The movie starts off a bit more focused on Josh, than is likely fair, or reasonable and in many ways doesn’t celebrate his very real success (Jupiter) and genius, it does, however accurately portray the craziness that ensued thereafter (though I think some of that party footage was Razorfish not Pseudo parties, but who’s' quibbling. I think it did an excellent job of capturing the party-turns-orgy-turns-Lordoftheflies downward spiral moment. Some nice flourishes to that bit as well - and I agree that the millennium officially ended on 9-11 (though I thought we spent a few frames to long on that).
However, I think the most important part of the movie, was tucked into its tail end, after the chaos, orgies and the automatic weapons. Even after the fascinating process of watching a human being lose his lover, house, car, money, family and fame... It's what he sought after that I found fascinating…
First he went to family, they denied him - though the film doesn’t' really tell us why (I have some guesses). Then he sough solitude and work (channeling a Paul Simon theme song ) in his apple orchard. And finally he moves to Ethiopia, in a move the movie says is to avoid AMEX collections agents.
But I don't believe it for a second.
Josh, after craving, receiving and consuming all of this attention, press, media and people around him - suddenly craved something much more personal. Quiet. He wanted to unplug from the grid - in a Quaker like straight-edge effort to bury himself in the craft and work of the apple farm he though he could escape, reinvent anew and unplug from the media/knowledge/relationships/tweets/email/internet monster he helped create.
Of course, failed completely as up-state New York is still on the grid, So he picked an even more remote, emerging market, Ethiopia, and by all accounts he's dome some amazing things there with his orphanage and life. Yet - and he said this on stage in the Q&A - you can try to escape the media/technology beast, but it follows you, its everywhere feeding you its diet and warping your every thought, action, and affecting; overtly and subversively - your work.

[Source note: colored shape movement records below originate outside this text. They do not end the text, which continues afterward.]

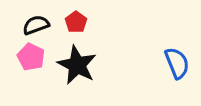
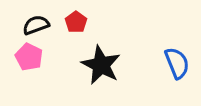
pink pentagon: moved 2 px left
black star: moved 24 px right
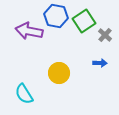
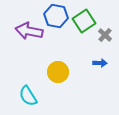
yellow circle: moved 1 px left, 1 px up
cyan semicircle: moved 4 px right, 2 px down
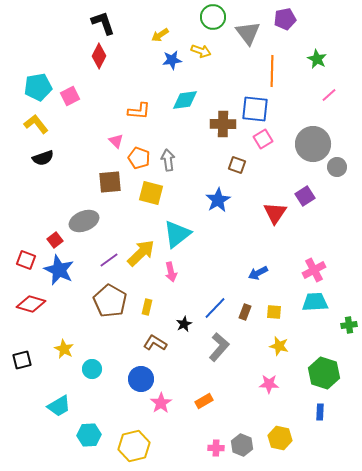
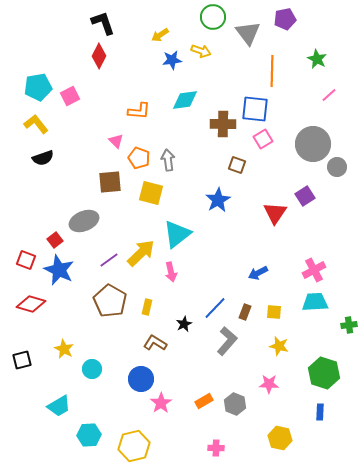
gray L-shape at (219, 347): moved 8 px right, 6 px up
gray hexagon at (242, 445): moved 7 px left, 41 px up
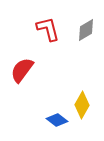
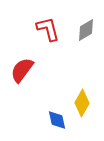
yellow diamond: moved 2 px up
blue diamond: rotated 40 degrees clockwise
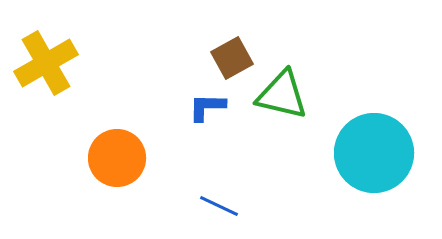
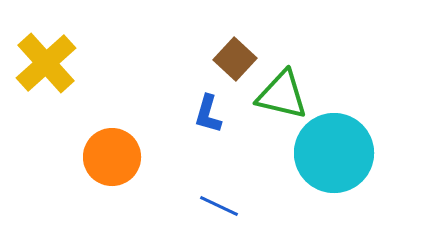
brown square: moved 3 px right, 1 px down; rotated 18 degrees counterclockwise
yellow cross: rotated 12 degrees counterclockwise
blue L-shape: moved 1 px right, 7 px down; rotated 75 degrees counterclockwise
cyan circle: moved 40 px left
orange circle: moved 5 px left, 1 px up
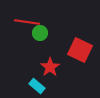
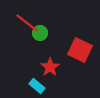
red line: moved 1 px down; rotated 30 degrees clockwise
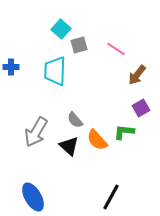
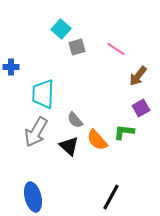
gray square: moved 2 px left, 2 px down
cyan trapezoid: moved 12 px left, 23 px down
brown arrow: moved 1 px right, 1 px down
blue ellipse: rotated 16 degrees clockwise
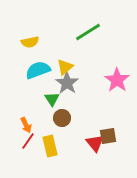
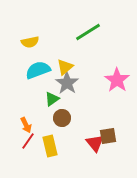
green triangle: rotated 28 degrees clockwise
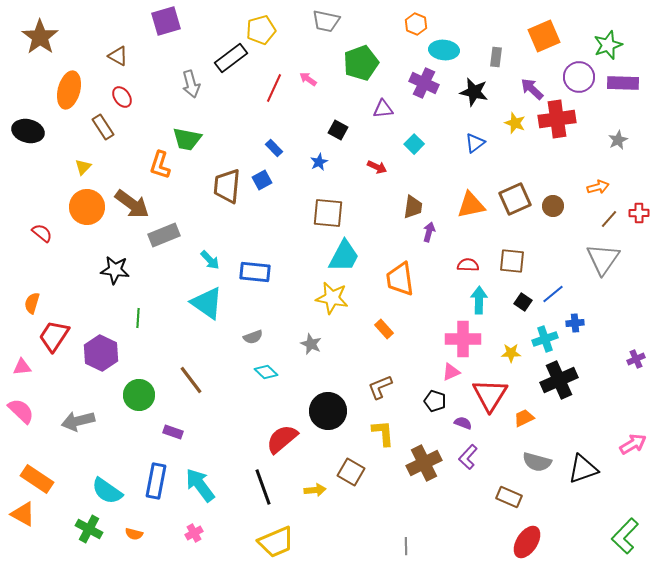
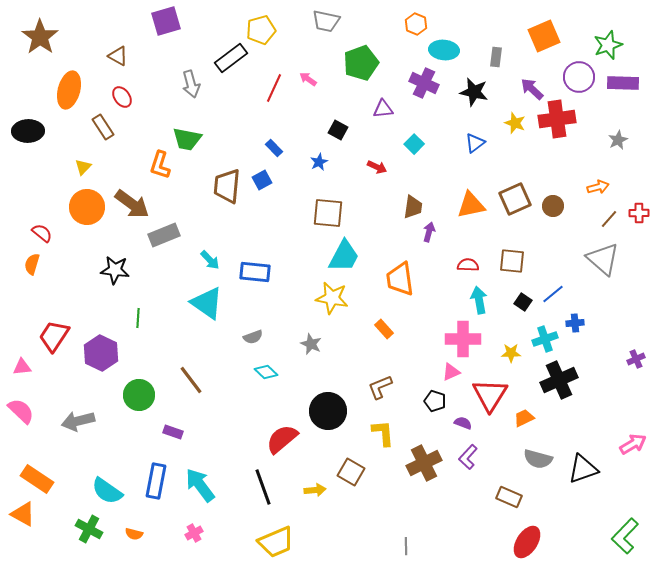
black ellipse at (28, 131): rotated 16 degrees counterclockwise
gray triangle at (603, 259): rotated 24 degrees counterclockwise
cyan arrow at (479, 300): rotated 12 degrees counterclockwise
orange semicircle at (32, 303): moved 39 px up
gray semicircle at (537, 462): moved 1 px right, 3 px up
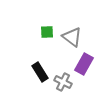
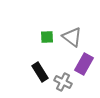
green square: moved 5 px down
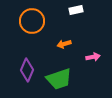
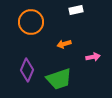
orange circle: moved 1 px left, 1 px down
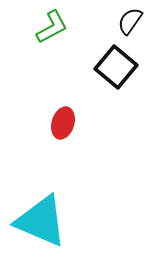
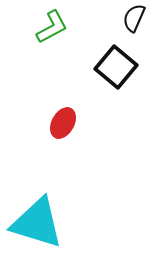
black semicircle: moved 4 px right, 3 px up; rotated 12 degrees counterclockwise
red ellipse: rotated 12 degrees clockwise
cyan triangle: moved 4 px left, 2 px down; rotated 6 degrees counterclockwise
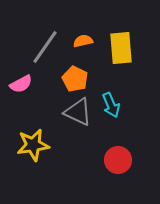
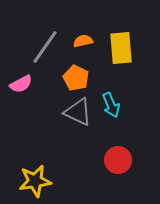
orange pentagon: moved 1 px right, 1 px up
yellow star: moved 2 px right, 36 px down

Not that I had as much system re-tuning and rebuilding to do on my departure from the BBC before beginning at AND, but this same desire for disconnection drove me to pick BALI and to leave my blackberry in my Villa for most of the trip - partially unsuccessfully for those of you who saw the flickr/facebook feeds –But the net. But NO, the network was there almost 100% of the time, via blackberry, iPhone, WIFI at Ku De Ta, and on the beach of most of the tourist spots. Not being connected and the noise and drivel of communications, media, technology and society – was inescapable as was the experience pollution it they bring with them. Like the Starbucks and McDonalds - who conquered the planet before the Internet. There is no uncharted territories in meat-space any more, there is no THERE. (see my favourite William Gibson quote below):
"Totally ubiquitous computing. One of the things our grandchildren will find quaintest about us is that we distinguish the digital from the real, the virtual from the real. In the future, that will become literally impossible. The distinction between cyberspace and that which isn't cyberspace is going to be unimaginable. There is where they don't have WIFI." - William Gibson
Which leads me to the point I’ve started to make at the end of my speeches lately, a point people either dismiss as too obvious or snicker at as to it's impossibility.. The resorts of the future will be THERE, they'll be at a place, disconnected from the planet, probably secret in it's location, (maybe under the sea, or on a mountain (or in a bunker under one) they'll be self-sustaining to minimize peoples need to interact with the outside world and people will have to go to great lengths to get in (and to be proven not journalists) - If the future goes the way it seems to some days there may even be automatic weapons involved…
In Short, Josh's vision for the world, "QUIET" is the future - a place totally connected; yet simultaneously disconnected.... A point subliminally made in the film, but one I think is absolutely an important one to consider. What is the correct level of connection to the world, to each other, to our “watchers” and how can we evolve a modicum of decorum, language and personal space in the digital social fabric so as not to have to ignore the 23000 people who add us as a friend after seeing us speak at a conference. (wait, don't take that personal Steve, your cool)...
In short, this technology both as an entertainment medium and as a platform for society’s very existence is still woefully immature and ill developed. Like many teens it has a healthy respect /fascination with sex, weapons, interpersonal communications and fame. What it's lacking is any sort of teacher/leader who can help it, and us – its older siblings - make sense of it all, as even those of us closest to it can't really see it for what it is.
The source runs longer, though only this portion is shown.